Cancer: Cervical & Ovarian Board Index


Dmama, I don't recall what your pathology report said when it indicated endocervical cells. The wording on that can make a difference in what we (people who are not in the medical field, but have had personal experiences with the topics you are bringing up) suggest.

I strongly recommend the ECC to women who are: HPV positive, but don't have bad paps; are over 30 and are HPV positive; is sent for a colposcopy, and the colposocpy shows none or little exocervical problems.

Why? I had good paps, annually, for 25+ years. My first HPV test came back positive for high risk HPV. My colposcopy showed NO problems with my exocervix. The ECC is the ONLY thing that found that I had a problem in my cervical canal.
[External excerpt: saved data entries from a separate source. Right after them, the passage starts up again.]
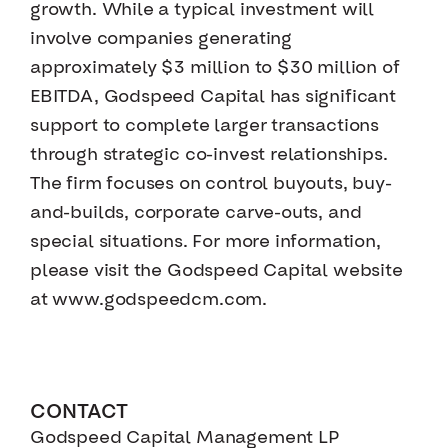
growth. While a typical investment will
involve companies generating
approximately $3 million to $30 million of
EBITDA, Godspeed Capital has significant
support to complete larger transactions
through strategic co-invest relationships.
The firm focuses on control buyouts, buy-
and-builds, corporate carve-outs, and
special situations. For more information,
please visit the Godspeed Capital website
at www.godspeedcm.com.
CONTACT
Godspeed Capital Management LP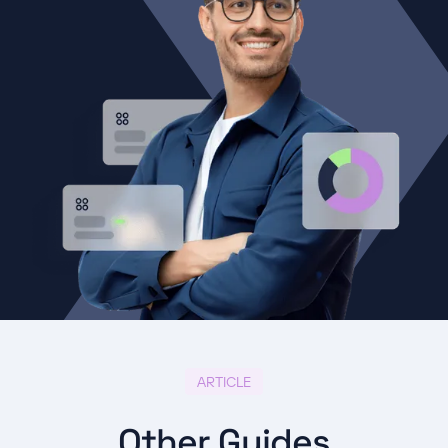
ARTICLE
Other Guides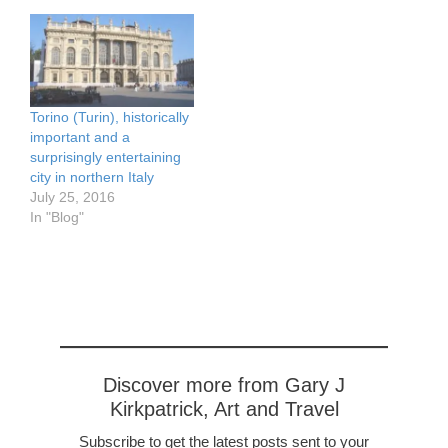
Torino (Turin), historically
important and a
surprisingly entertaining
city in northern Italy
July 25, 2016
In "Blog"
Discover more from Gary J
Kirkpatrick, Art and Travel
Subscribe to get the latest posts sent to your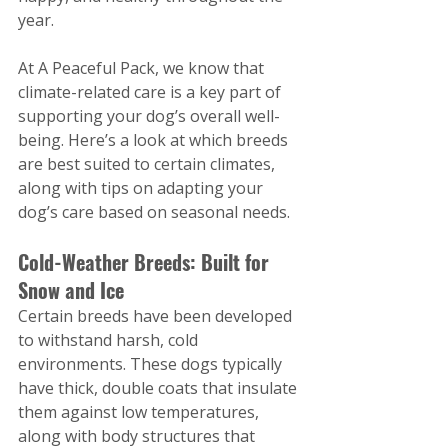
year.
At A Peaceful Pack, we know that 
climate-related care is a key part of 
supporting your dog’s overall well-
being. Here’s a look at which breeds 
are best suited to certain climates, 
along with tips on adapting your 
dog’s care based on seasonal needs.
Cold-Weather Breeds: Built for 
Snow and Ice
Certain breeds have been developed 
to withstand harsh, cold 
environments. These dogs typically 
have thick, double coats that insulate 
them against low temperatures, 
along with body structures that 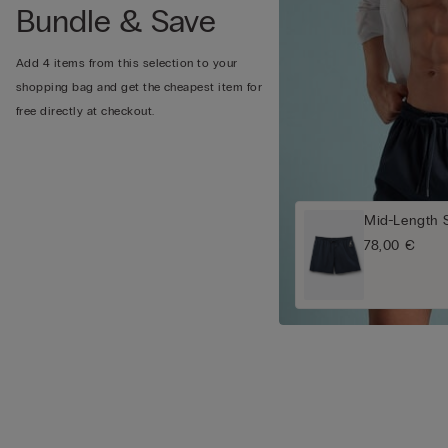
Bundle & Save
Add 4 items from this selection to your
shopping bag and get the cheapest item for
free directly at checkout.
Mid-Length 
78,00 €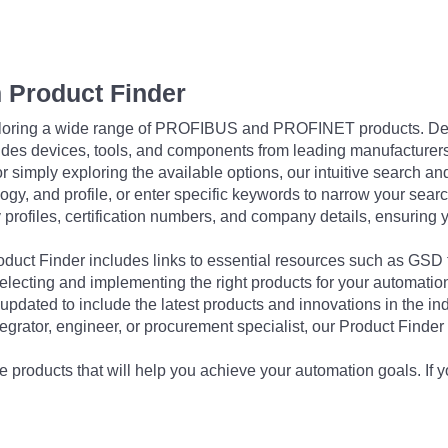
 Product Finder
exploring a wide range of PROFIBUS and PROFINET products. De
udes devices, tools, and components from leading manufacturer
 simply exploring the available options, our intuitive search and 
ogy, and profile, or enter specific keywords to narrow your searc
profiles, certification numbers, and company details, ensuring 
Product Finder includes links to essential resources such as GSD
electing and implementing the right products for your automation
updated to include the latest products and innovations in the in
egrator, engineer, or procurement specialist, our Product Finder 
 products that will help you achieve your automation goals. If y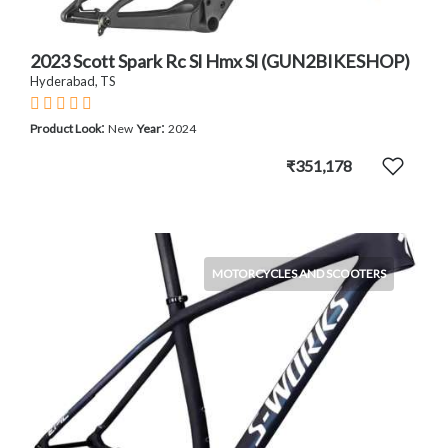
2023 Scott Spark Rc Sl Hmx Sl (GUN2BIKESHOP)
Hyderabad, TS
:
:
Product Look
New
Year
2024
₹351,178
MOTORCYCLES AND SCOOTERS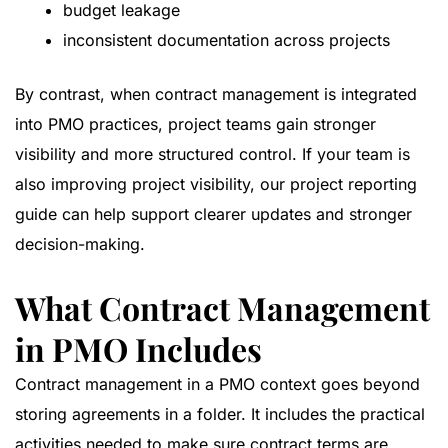
budget leakage
inconsistent documentation across projects
By contrast, when contract management is integrated
into PMO practices, project teams gain stronger
visibility and more structured control. If your team is
also improving project visibility, our
project reporting
guide
can help support clearer updates and stronger
decision-making.
What Contract Management
in PMO Includes
Contract management in a PMO context goes beyond
storing agreements in a folder. It includes the practical
activities needed to make sure contract terms are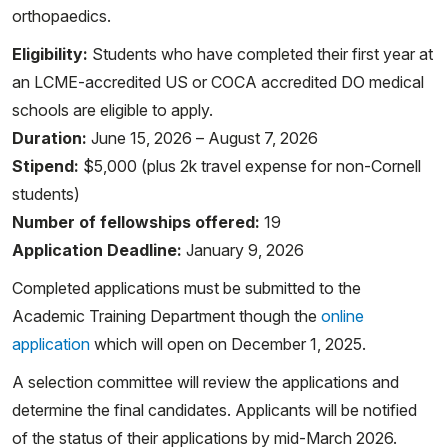
orthopaedics.
Eligibility:
Students who have completed their first year at
an LCME-accredited US or COCA accredited DO medical
schools are eligible to apply.
Duration:
June 15, 2026 – August 7, 2026
Stipend:
$5,000 (plus 2k travel expense for non-Cornell
students)
Number of fellowships offered:
19
Application Deadline:
January 9, 2026
Completed applications must be submitted to the
Academic Training Department though the
online
application
which will open on December 1, 2025.
A selection committee will review the applications and
determine the final candidates. Applicants will be notified
of the status of their applications by mid-March 2026.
My (first, and only . . . EVER) bad results from a gyn test showed "atypical glandular epithelial cells." Then I was sent for a cold knife cone biosy which diagnosed my cervical cancer. I have NEVER, even with the cancer diagnosis had a bad pap.

My gyn/onc told me, that with my pap history, if the gyn hadn't done the ECC, then the cancer would continue growing. At the point that my cancer was (invasive at 1mm), I would probably be symptomatic in one year. At that point, I *might* tell my doctor or I might chalk it up to the beginnings of menopause. At the point I became symptomatic my treatment (and prognosis) would have been VERY different. As it is, with a lesion that was less than 1 mm deep, I "only" had to have a hysterectomy to remove my cervix and uterus. Any deeper than that and I would have had to have a radical hyst and probably chemo and/or radiation.
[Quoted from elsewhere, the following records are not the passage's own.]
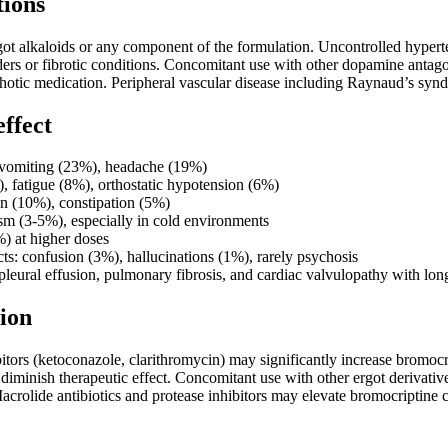
tions
got alkaloids or any component of the formulation. Uncontrolled hypert
ders or fibrotic conditions. Concomitant use with other dopamine antag
chotic medication. Peripheral vascular disease including Raynaud’s syn
effect
vomiting (23%), headache (19%)
, fatigue (8%), orthostatic hypotension (6%)
n (10%), constipation (5%)
sm (3-5%), especially in cold environments
) at higher doses
cts: confusion (3%), hallucinations (1%), rarely psychosis
 pleural effusion, pulmonary fibrosis, and cardiac valvulopathy with lo
ion
ors (ketoconazole, clarithromycin) may significantly increase bromocr
minish therapeutic effect. Concomitant use with other ergot derivative
Macrolide antibiotics and protease inhibitors may elevate bromocriptin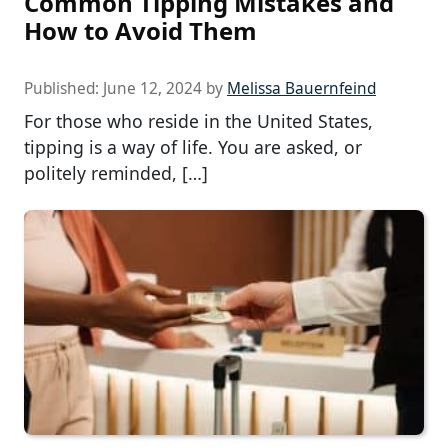
Common Tipping Mistakes and
How to Avoid Them
Published:
June 12, 2024
by
Melissa Bauernfeind
For those who reside in the United States,
tipping is a way of life. You are asked, or
politely reminded, […]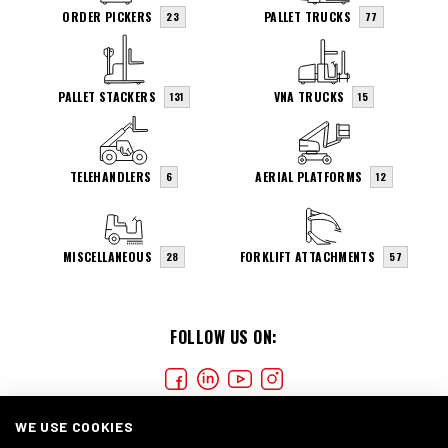
ORDER PICKERS
PALLET TRUCKS
23
77
PALLET STACKERS
VNA TRUCKS
131
15
TELEHANDLERS
AERIAL PLATFORMS
6
12
MISCELLANEOUS
FORKLIFT ATTACHMENTS
28
57
FOLLOW US ON:
WE USE COOKIES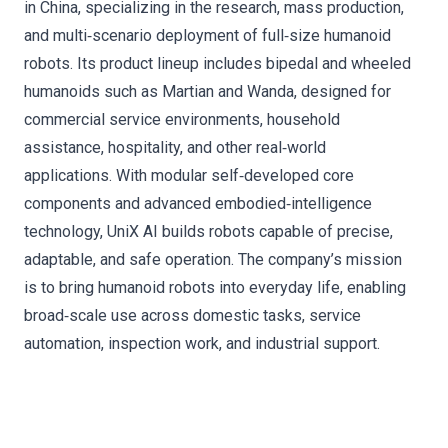
in China, specializing in the research, mass production,
and multi‑scenario deployment of full‑size humanoid
robots. Its product lineup includes bipedal and wheeled
humanoids such as Martian and Wanda, designed for
commercial service environments, household
assistance, hospitality, and other real‑world
applications. With modular self‑developed core
components and advanced embodied‑intelligence
technology, UniX AI builds robots capable of precise,
adaptable, and safe operation. The company’s mission
is to bring humanoid robots into everyday life, enabling
broad‑scale use across domestic tasks, service
automation, inspection work, and industrial support.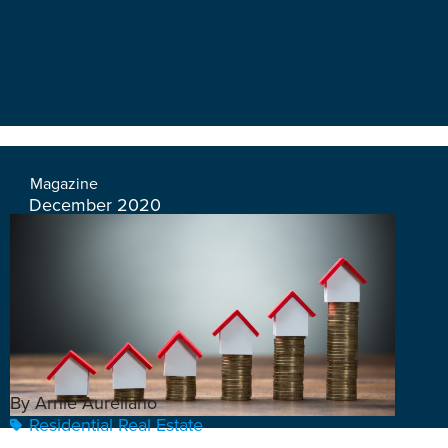
Magazine
December 2020
By Arnie Aurellano
Residential Real Estate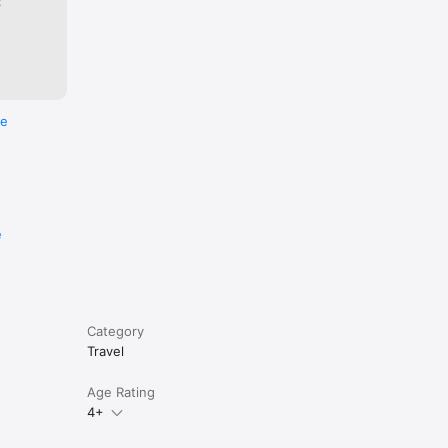
:
re
e
Category
Travel
Age Rating
4+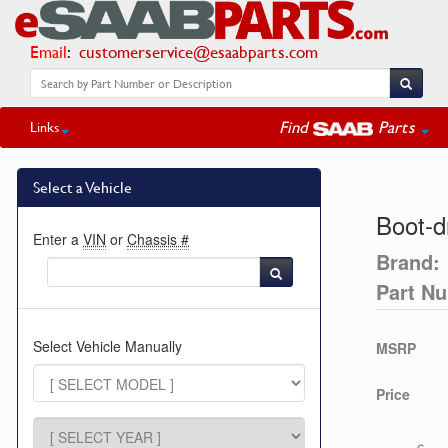
Email
:
customerservice@esaabparts.com
Find
Parts
Links
Select a Vehicle
Boot-d
Enter a
VIN
or
Chassis #
Brand:
Part N
Select Vehicle Manually
MSRP
Price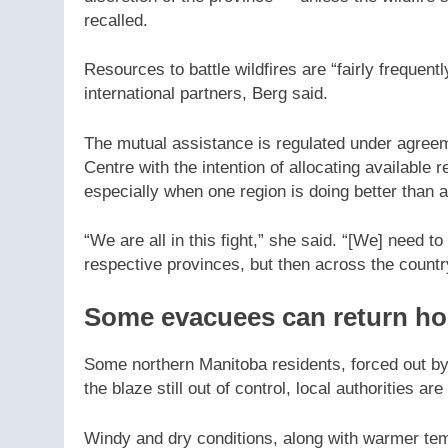
recalled.
Resources to battle wildfires are “fairly frequen
international partners, Berg said.
The mutual assistance is regulated under agreem
Centre with the intention of allocating availabl
especially when one region is doing better than 
“We are all in this fight,” she said. “[We] need 
respective provinces, but then across the countr
Some evacuees can return h
Some northern Manitoba residents, forced out by
the blaze still out of control, local authorities 
Windy and dry conditions, along with warmer temp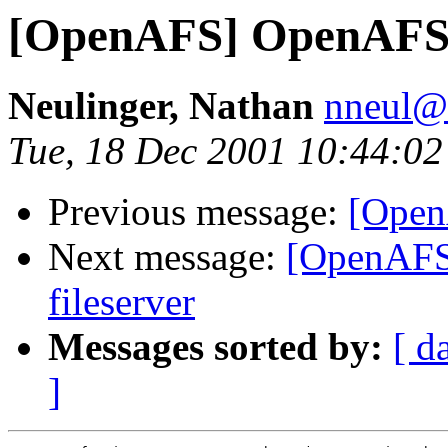
[OpenAFS] OpenAFS
Neulinger, Nathan
nneul@
Tue, 18 Dec 2001 10:44:02
Previous message:
[Open
Next message:
[OpenAFS]
fileserver
Messages sorted by:
[ d
]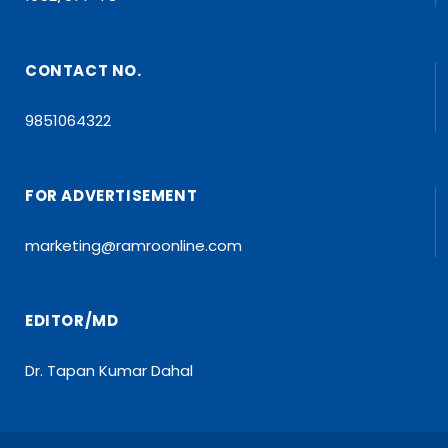
CONTACT NO.
9851064322
FOR ADVERTISEMENT
marketing@ramroonline.com
EDITOR/MD
Dr. Tapan Kumar Dahal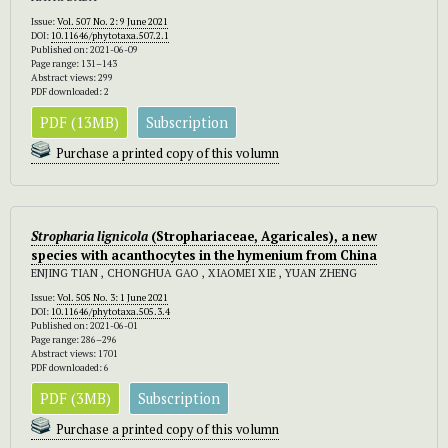
Issue:
Vol. 507 No. 2: 9 June 2021
DOI:
10.11646/phytotaxa.507.2.1
Published on: 2021-06-09
Page range: 131–143
Abstract views: 299
PDF downloaded: 2
PDF (13MB)
Subscription
Purchase a printed copy of this volumn
Stropharia lignicola
(Strophariaceae, Agaricales), a new
species with acanthocytes in the hymenium from China
ENJING TIAN , CHONGHUA GAO , XIAOMEI XIE , YUAN ZHENG
Issue:
Vol. 505 No. 3: 1 June 2021
DOI:
10.11646/phytotaxa.505.3.4
Published on: 2021-06-01
Page range: 286–296
Abstract views: 1701
PDF downloaded: 6
PDF (3MB)
Subscription
Purchase a printed copy of this volumn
Glandular cell dysplasia acts so differently from squamous cell dysplasia. They are more difficult to detect, grow more rapidly, and grow significantly more erratically than squamous cell dysplasia. It isn't something I would ever encourage a woman to put off, even for 6 months, if there is any indication of a problem.
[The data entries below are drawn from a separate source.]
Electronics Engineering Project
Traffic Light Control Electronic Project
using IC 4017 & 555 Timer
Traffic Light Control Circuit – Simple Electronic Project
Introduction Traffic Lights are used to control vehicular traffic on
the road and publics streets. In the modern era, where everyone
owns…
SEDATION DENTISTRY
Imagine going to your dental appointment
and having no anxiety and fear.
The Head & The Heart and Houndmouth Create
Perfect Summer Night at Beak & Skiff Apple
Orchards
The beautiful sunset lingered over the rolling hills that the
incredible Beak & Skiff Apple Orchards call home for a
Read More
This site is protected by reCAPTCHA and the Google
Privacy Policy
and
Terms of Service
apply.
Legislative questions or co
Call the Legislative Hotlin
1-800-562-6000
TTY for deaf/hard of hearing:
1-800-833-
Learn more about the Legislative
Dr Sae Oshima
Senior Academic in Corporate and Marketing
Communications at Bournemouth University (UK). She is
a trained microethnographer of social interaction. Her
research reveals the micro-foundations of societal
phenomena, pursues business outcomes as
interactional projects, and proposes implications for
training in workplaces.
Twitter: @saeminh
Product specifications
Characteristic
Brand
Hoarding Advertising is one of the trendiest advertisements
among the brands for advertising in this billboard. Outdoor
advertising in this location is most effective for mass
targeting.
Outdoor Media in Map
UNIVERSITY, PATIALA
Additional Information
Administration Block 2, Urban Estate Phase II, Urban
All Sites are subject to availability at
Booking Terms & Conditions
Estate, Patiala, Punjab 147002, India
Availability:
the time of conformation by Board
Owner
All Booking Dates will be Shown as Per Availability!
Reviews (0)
So, that's why *I* strongly recommend an ECC. I realize my story is EXTREMELY rare. I also would never wish what I have been through on anyone. I hope that by campaigning so heavily for the ECC that at least one woman's endocervical problems are caught before they are symptomatic and have full blow cancer. I recommend the ECC (the only nonsurgical sampling of endocervical tissue) because I honestly believe it has saved my life. Period.

Of course, you have to make the best decisions about your body that you can, based on the information you have and the options you are given. I wish you peace in your decision.